仕組みは「三者連携」が骨格です。県、市町村の要請を受けたNネットがキッチンカー事業者やNPO団体などと調整し、避難所などの被災者に温かい食事を提供するというイメージです。Nネットは、県内のキッチンカー事業者にアンケート調査(2021年7月)を行い、被災地支援や支援内容の関心、支援の際の課題などを聞きました。関心のある事業者は比較的多いものの、被災地での「司令塔」(コーディネーター)の確保や情報交換の場・仕組みを求める意見もありました。2021年12月にキッチンカー事業者交流会を開いたところ、事前に対応の流れを決めておく必要性や自治体の情報発信力の弱さ、コーディネート役の存在・育成の課題などについての意見が出ました。
ただ、現状、キッチンカー事業の団体はなく、また市町村とのつながりや支援ノウハウもないとも述べました。
ではどうしたら構想が実現できるのでしょうか。Nネットとキッチンカー事業者が連携し、地域ごとに「キッチンカーによる被災者ネットワーク」を創出するため、情報共有の場を設け、将来的には、キッチンカー事業者と県・市町村、Nネットが連携し、「災害時応援協定」を結びたい、と山室代表幹事は話しました。
防災・減災は他人事ではない
避難所などの避難生活は、「非日常」であり、被災者の心身に大きな負担をかけることは間違いないでしょう。その負担を少しでも和らげ、健康を維持し避難後の「日常」に向けて希望が持てるようにするには、避難生活の環境を改善していかなくてはなりません。日本は、東日本大震災や阪神淡路大震災を挙げるまでもなく、地震による被害にあうことが少なくありません。このため「災害列島」とも言われることがあります。さらに近年、経験したことのなり大雨が発生し、河川氾濫などによる浸水被害が長野県のみならず、全国各地で頻発しています。

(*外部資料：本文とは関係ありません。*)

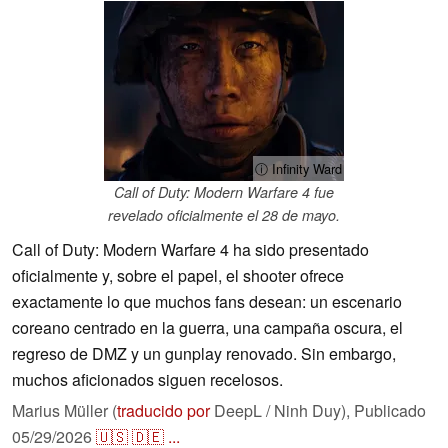
ⓘ Infinity Ward
Call of Duty: Modern Warfare 4 fue
revelado oficialmente el 28 de mayo.
Call of Duty: Modern Warfare 4 ha sido presentado
oficialmente y, sobre el papel, el shooter ofrece
exactamente lo que muchos fans desean: un escenario
coreano centrado en la guerra, una campaña oscura, el
regreso de DMZ y un gunplay renovado. Sin embargo,
muchos aficionados siguen recelosos.
Marius Müller (
traducido por
DeepL / Ninh Duy),
Publicado
05/29/2026
🇺🇸
🇩🇪
...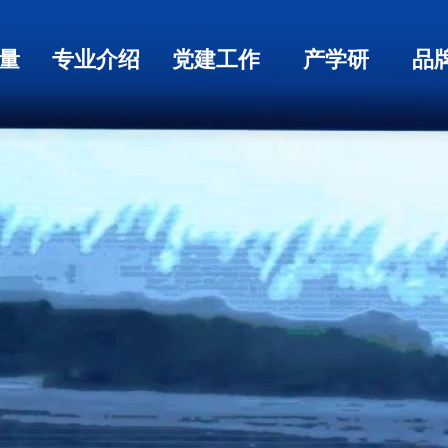
量
专业介绍
党建工作
产学研
品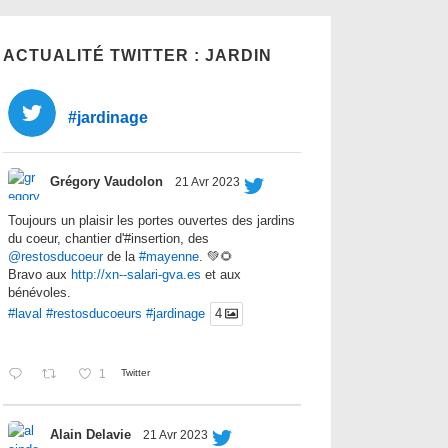
ACTUALITÉ TWITTER : JARDIN
#jardinage
Grégory Vaudolon
21 Avr 2023
Toujours un plaisir les portes ouvertes des jardins
du coeur, chantier d'#insertion, des
@restosducoeur
de la
#mayenne
. 💚🌻
Bravo aux
http://xn--salari-gva.es
et aux
bénévoles.
#laval
#restosducoeurs
#jardinage
4
1
Twitter
Alain Delavie
21 Avr 2023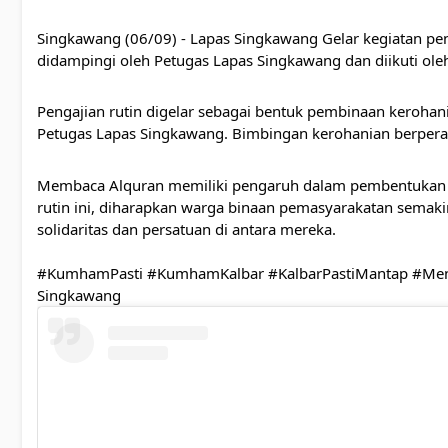
Singkawang (06/09) - Lapas Singkawang Gelar kegiatan pen
didampingi oleh Petugas Lapas Singkawang dan diikuti ol
Pengajian rutin digelar sebagai bentuk pembinaan keroha
Petugas Lapas Singkawang. Bimbingan kerohanian berperan 
Membaca Alquran memiliki pengaruh dalam pembentukan m
rutin ini, diharapkan warga binaan pemasyarakatan semakin
solidaritas dan persatuan di antara mereka.
#KumhamPasti #KumhamKalbar #KalbarPastiMantap #Men
Singkawang  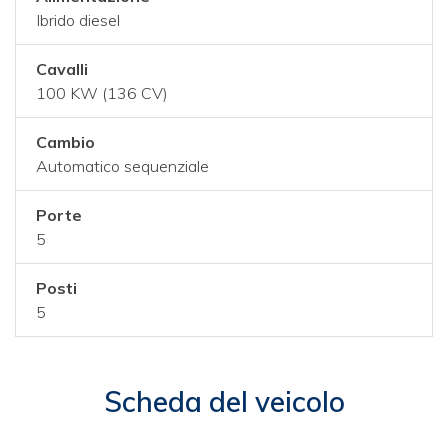
Ibrido diesel
Cavalli
100 KW (136 CV)
Cambio
Automatico sequenziale
Porte
5
Posti
5
Scheda del veicolo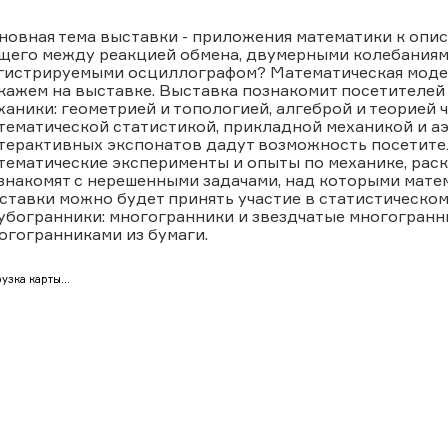
новная тема выставки - приложения математики к опи
щего между реакцией обмена, двумерными колебаниям
гистрируемыми осциллографом? Математическая модель
кажем на выставке. Выставка познакомит посетителей
ханики: геометрией и топологией, алгеброй и теорией 
тематической статистикой, прикладной механикой и аэ
терактивных экспонатов дадут возможность посетите
тематические эксперименты и опыты по механике, рас
знакомят с нерешенными задачами, над которыми матем
ставки можно будет принять участие в статистическом 
убогранники: многогранники и звездчатые многогранник
огогранниками из бумаги.
узка карты...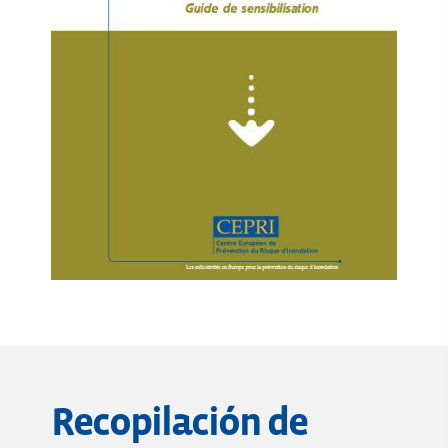
Recopilación de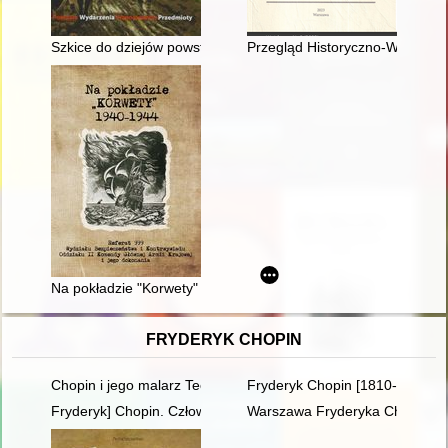
Szkice do dziejów powstania styczniowego w regionie włoszczo
Przegląd Historyczno-Wojskowy.
Na pokładzie "Korwety" 1940-1944 : Referat 999 Wydziału Bez
FRYDERYK CHOPIN
Chopin i jego malarz Teofil Kwiatkowski (1809-1891). Malarstw
Fryderyk Chopin [1810-1849]
Fryderyk] Chopin. Człowiek, dzieło, rezonans
Warszawa Fryderyka Chopina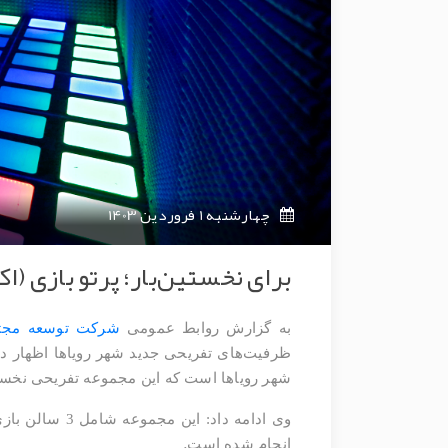
چهارشنبه 1 فروردین 1403
برای نخستین‌بار؛ پرتو بازی (ا
به گزارش روابط عمومی
شرکت توسعه مجتم
ظرفیت‌های تفریحی جدید شهر رویاها اظهار دا
شهر رویاها است که این مجموعه تفریحی نخستی
وی ادامه داد: این مجموعه شامل 3 سالن بازی و یک سالن گیم سنتر است که
.
انجام شده است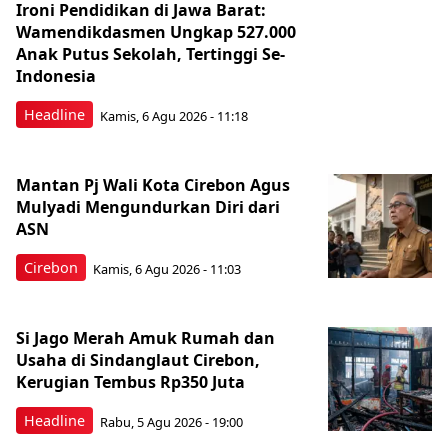
Ironi Pendidikan di Jawa Barat:
Wamendikdasmen Ungkap 527.000
Anak Putus Sekolah, Tertinggi Se-
Indonesia
Headline
Kamis, 6 Agu 2026 - 11:18
Mantan Pj Wali Kota Cirebon Agus
Mulyadi Mengundurkan Diri dari
ASN
Cirebon
Kamis, 6 Agu 2026 - 11:03
Si Jago Merah Amuk Rumah dan
Usaha di Sindanglaut Cirebon,
Kerugian Tembus Rp350 Juta
Headline
Rabu, 5 Agu 2026 - 19:00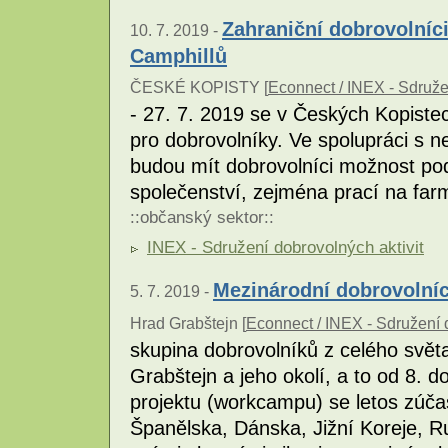
Zahraniční dobrovolníci
10. 7. 2019 -
Camphillů
ČESKÉ KOPISTY [
Econnect / INEX - Sdruže
- 27. 7. 2019 se v Českých Kopist
pro dobrovolníky. Ve spolupráci s 
budou mít dobrovolníci možnost pod
společenství, zejména prací na far
::
občanský sektor
::
INEX - Sdružení dobrovolných aktivit
Mezinárodní dobrovolníc
5. 7. 2019 -
Hrad Grabštejn [
Econnect / INEX - Sdružení d
skupina dobrovolníků z celého svět
Grabštejn a jeho okolí, a to od 8. 
projektu (workcampu) se letos zúčas
Španělska, Dánska, Jižní Koreje, Ru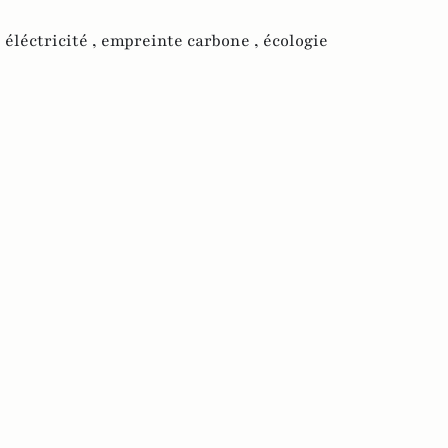
,
éléctricité ,
empreinte carbone ,
écologie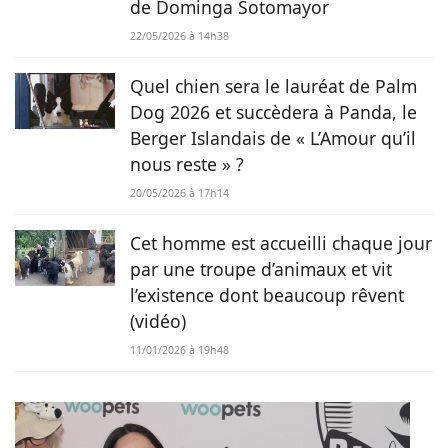
de Dominga Sotomayor
donc sans hésiter qu’elle a décidé de mettre sa plume au
service de Chien.fr.
22/05/2026 à 14h38
Quel chien sera le lauréat de Palm
Dog 2026 et succèdera à Panda, le
Berger Islandais de « L’Amour qu’il
nous reste » ?
20/05/2026 à 17h14
Cet homme est accueilli chaque jour
par une troupe d’animaux et vit
l’existence dont beaucoup rêvent
(vidéo)
11/01/2026 à 19h48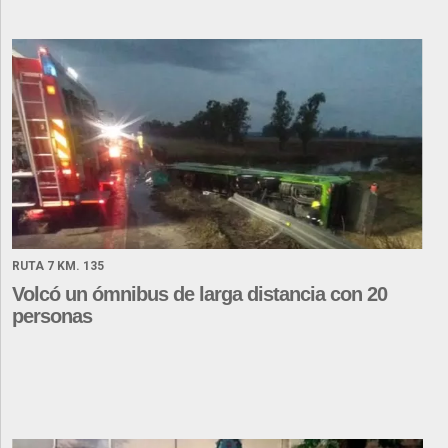
RUTA 7 KM. 135
Volcó un ómnibus de larga distancia con 20
personas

悲しいことですが、今後も災害は襲ってくるでしょう。しかも忘れたころにやってきます。このため、災害が起きても、できるだけ生命や財産に被害がでないようにする仕組みづくりは欠かせません。これは避難所においても同じだと思います。
防災、減災は行政の仕事だ、と言うだけで済ましていいのでしょうか。私たち市民は何もしなくていいのでしょうか。今回の意見交換会に参加して、改めてこう思いました。私たち市民にもできることはあります。たとえば、行政、NPO,事業者などよる防災・減災の仕組みづくりに関心を持ち、仕組みづくりに参画する、地域でできる防災を考え地域の人たちを巻き込んで実行に移していくことができます。防災ボランティアもあります。
この国では、「被災者」は、いつまで、体育館の硬い床で寝て、冷たく味気ない食事をし、使うことがためらわれるトイレを使い続けなくてはいけないのでしょうか。先進国を自認するなら、災害という非常時でもできるだけ日常に近い生活を送れるようにしたいものです。しかも、できるだけ早くそうなるようにすることが必要です。私たちは、いつ被災者になるか、わからないのですから。